# PROBLEM TO SOLVE:
An exact, complete copy of the data that follows is needed.
*** Begin section ***
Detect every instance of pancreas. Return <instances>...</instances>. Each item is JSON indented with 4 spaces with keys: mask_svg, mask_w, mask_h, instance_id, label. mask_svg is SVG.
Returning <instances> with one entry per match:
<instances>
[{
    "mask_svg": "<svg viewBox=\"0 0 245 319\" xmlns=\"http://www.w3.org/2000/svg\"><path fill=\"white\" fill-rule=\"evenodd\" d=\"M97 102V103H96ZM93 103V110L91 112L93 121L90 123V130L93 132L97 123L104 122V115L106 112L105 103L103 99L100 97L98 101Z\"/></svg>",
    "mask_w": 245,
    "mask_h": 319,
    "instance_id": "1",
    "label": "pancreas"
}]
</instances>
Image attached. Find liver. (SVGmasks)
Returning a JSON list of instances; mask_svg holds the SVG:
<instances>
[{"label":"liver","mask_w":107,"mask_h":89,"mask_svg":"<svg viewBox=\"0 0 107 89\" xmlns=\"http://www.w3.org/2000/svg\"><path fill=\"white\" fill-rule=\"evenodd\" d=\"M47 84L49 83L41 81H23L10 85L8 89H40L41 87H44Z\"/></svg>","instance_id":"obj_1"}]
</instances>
*** End section ***
# SOLVED EXERCISE:
Detect every instance of pancreas. Return <instances>...</instances>. Each item is JSON indented with 4 spaces with keys: mask_svg, mask_w, mask_h, instance_id, label. mask_svg is SVG.
Returning <instances> with one entry per match:
<instances>
[{
    "mask_svg": "<svg viewBox=\"0 0 245 319\" xmlns=\"http://www.w3.org/2000/svg\"><path fill=\"white\" fill-rule=\"evenodd\" d=\"M97 102V103H96ZM93 103V110L91 112L93 121L90 123V130L93 132L97 123L104 122V115L106 112L105 103L103 99L100 97L98 101Z\"/></svg>",
    "mask_w": 245,
    "mask_h": 319,
    "instance_id": "1",
    "label": "pancreas"
}]
</instances>
Image attached. Find liver. (SVGmasks)
Returning a JSON list of instances; mask_svg holds the SVG:
<instances>
[{"label":"liver","mask_w":107,"mask_h":89,"mask_svg":"<svg viewBox=\"0 0 107 89\" xmlns=\"http://www.w3.org/2000/svg\"><path fill=\"white\" fill-rule=\"evenodd\" d=\"M47 84L49 83L41 81H23L10 85L8 89H40L41 87H44Z\"/></svg>","instance_id":"obj_1"}]
</instances>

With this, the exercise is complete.